Samedi 30 mai, le Nouveau Théâtre de Montreuil faisait salle comble. Parents, enseignants, chercheurs ou citoyens concernés étaient venus en nombre pour le débat sur l’école et la réussite de tous organisé à l’occasion des Rencontres 2015 « STOP aux idées fausses sur les pauvres ».

Les premiers à intervenir sont les parents. Ils racontent les difficultés qu’ils rencontrent avec l’école en tant que familles en situation de précarité : le décrochage scolaire, le manque de dialogue avec le corps professoral, les orientations quasi-systématiques en classe segpa (Section d’enseignement général et professionnel adapté) et les enquêtes sociales qui y sont associées. Franck a 3 filles. Elles sont toutes les trois en classe segpa. Il regrette la manière dont les choses sont faites : « J’aimerais qu’on arrête de faire une enquête sociale pour une orientation scolaire. C’est du stress en plus pour les parents en situation de précarité ».

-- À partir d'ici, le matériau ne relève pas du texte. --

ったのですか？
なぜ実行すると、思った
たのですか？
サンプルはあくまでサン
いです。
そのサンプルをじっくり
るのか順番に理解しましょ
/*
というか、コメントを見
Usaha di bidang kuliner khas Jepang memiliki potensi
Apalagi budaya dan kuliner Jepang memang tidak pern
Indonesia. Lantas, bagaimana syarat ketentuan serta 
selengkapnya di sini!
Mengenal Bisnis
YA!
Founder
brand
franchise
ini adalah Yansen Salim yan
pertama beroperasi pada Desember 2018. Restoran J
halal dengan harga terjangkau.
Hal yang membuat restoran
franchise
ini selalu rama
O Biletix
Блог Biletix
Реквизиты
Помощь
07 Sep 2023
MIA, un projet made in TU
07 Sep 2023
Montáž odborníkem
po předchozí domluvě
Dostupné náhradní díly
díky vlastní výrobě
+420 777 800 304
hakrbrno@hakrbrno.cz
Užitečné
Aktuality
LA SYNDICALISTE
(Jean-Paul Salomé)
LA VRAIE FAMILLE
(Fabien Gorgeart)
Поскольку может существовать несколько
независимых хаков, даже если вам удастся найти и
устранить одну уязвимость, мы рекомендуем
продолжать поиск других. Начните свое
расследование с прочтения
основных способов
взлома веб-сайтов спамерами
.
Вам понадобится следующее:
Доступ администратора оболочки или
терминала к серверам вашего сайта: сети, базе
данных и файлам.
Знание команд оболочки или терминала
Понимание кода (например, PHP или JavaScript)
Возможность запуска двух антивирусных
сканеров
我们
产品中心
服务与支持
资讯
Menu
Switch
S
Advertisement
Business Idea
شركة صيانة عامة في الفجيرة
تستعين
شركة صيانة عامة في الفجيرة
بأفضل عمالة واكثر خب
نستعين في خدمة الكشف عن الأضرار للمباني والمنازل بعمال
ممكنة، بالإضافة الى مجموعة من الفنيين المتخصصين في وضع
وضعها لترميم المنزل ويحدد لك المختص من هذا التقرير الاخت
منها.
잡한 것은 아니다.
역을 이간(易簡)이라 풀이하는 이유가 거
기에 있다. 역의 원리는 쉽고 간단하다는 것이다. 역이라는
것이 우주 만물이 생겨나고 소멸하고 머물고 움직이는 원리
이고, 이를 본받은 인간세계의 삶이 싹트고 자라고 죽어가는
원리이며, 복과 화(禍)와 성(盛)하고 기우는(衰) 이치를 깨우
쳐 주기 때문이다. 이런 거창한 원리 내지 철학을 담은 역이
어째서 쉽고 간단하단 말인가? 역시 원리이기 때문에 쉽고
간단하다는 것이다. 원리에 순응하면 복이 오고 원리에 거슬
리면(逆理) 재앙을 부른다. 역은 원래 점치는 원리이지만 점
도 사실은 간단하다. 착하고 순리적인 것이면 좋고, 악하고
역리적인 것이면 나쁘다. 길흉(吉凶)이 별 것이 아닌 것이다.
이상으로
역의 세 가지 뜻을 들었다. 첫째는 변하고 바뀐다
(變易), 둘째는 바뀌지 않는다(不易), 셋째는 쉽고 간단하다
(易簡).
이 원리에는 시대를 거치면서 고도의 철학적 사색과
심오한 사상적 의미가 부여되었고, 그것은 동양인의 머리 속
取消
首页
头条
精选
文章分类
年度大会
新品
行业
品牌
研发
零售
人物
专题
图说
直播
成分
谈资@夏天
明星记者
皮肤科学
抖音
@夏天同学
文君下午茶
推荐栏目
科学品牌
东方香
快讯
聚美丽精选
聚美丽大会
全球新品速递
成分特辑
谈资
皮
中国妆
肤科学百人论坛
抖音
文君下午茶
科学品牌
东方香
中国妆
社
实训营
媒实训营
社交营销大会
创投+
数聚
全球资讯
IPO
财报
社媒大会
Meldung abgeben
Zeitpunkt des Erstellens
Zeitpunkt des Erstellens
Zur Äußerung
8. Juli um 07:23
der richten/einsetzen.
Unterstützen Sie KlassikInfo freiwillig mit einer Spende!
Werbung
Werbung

« On a fait des économies sur les pauvres »

Jean-Paul Delahaye, Inspecteur général de l’éducation nationale, mission « Grande pauvreté et réussite scolaire » confirme cette tendance : « 80% des enfants de segpa viennent de milieux défavorisés ». Et d’ajouter que les fonds d’aide à la scolarité ont été divisés par deux en France : « On a fait des économies sur les pauvres ».

Marie-Aleth Grard, rapporteure au Conseil économique social et environnemental de l’avis « Une école de la réussite pour tous » plaide pour une école inclusive, une école de mixité sociale et scolaire. La sociologue Agnès Van Zanten va dans ce sens elle aussi : « il faut favoriser les échanges entre les élèves, même quand ils copient » affirme-t-elle dans un sourire.

Les pédagogies coopératives et la formation des équipes sont au cœur du débat pour une école qui n’exclut personne. Véronique Bavières, directrice d’école témoigne de l’efficacité de la formation de groupes tels que le Café des parents ou le Club coup de pouce. Elle préfère d’ailleurs parler de Zone d’excellence pédagogique et non de Zone d’éducation prioritaire.

Standing ovation pour les Serruriers magiques du quartier de la goutte d'or dans les 18ième arrondissement
Standing ovation pour les Serruriers magiques du quartier de la goutte d’or dans le 18ième arrondissement

Une pédagogie participative à l’œuvre dans le théâtre

Le débat aussi est basé sur la coopération. En deux minutes, des feuilles rouges et vertes sont distribuées dans les rangs du théâtre et les participants doivent réfléchir aux freins et leviers de la réussite de tous à l’école. Par petits groupes, tous se prêtent au jeu. C’est l’effervescence et Philippe Watrelot, l’animateur du débat, demande un peu de calme pour énoncer ses consignes: « Vous êtes comme des collégiens à qui l’on distribue des copies ! ». Dix minutes plus tard, les « copies » sont ramassées. Sur les fauteuils rouges, on se presse pour griffonner encore quelques mots et faire passer son message.

Les intervenants se retirent pour faire une synthèse rapide de toutes ces idées. Ils laissent la place aux Serruriers Magiques, un groupe d’enfants de la goutte d’or, quartier du 18ième arrondissement, proche de l’école de Véronique Bavières, qui chantent et dansent « Je veux apprendre à respirer sous l’eau, ouvrir mon cœur, écrire des mots ». En T-shirts rouges, jaunes, bleus, verts, roses, ils dépeignent avec humour et émotion leur désir d’apprendre, leurs efforts, leurs qualités et leurs défauts. Le public est conquis.

« Apprendre est un droit. Quand un enfant est en échec, la loi n’est pas respectée »

Stigmatisation, malveillance, chacun pour soi, programmes trop chargés, mal-logements, intégration d’un manque d’ambition sont les notes que l’on retrouve le plus souvent au sujet des freins à la réussite de tous. Quant aux leviers, les intervenants ont retenu la coopération, la valorisation des parents, la formation des enseignants à une meilleure connaissance des milieux sociaux et à la pédagogie participative ainsi que la mixité dans les classes (y compris la mixité urbaine). La liste est longue. Mais comme le dit Véronique Bavières « Apprendre est un droit. Quand un enfant est en échec, on peut penser que la loi n’est pas respectée ».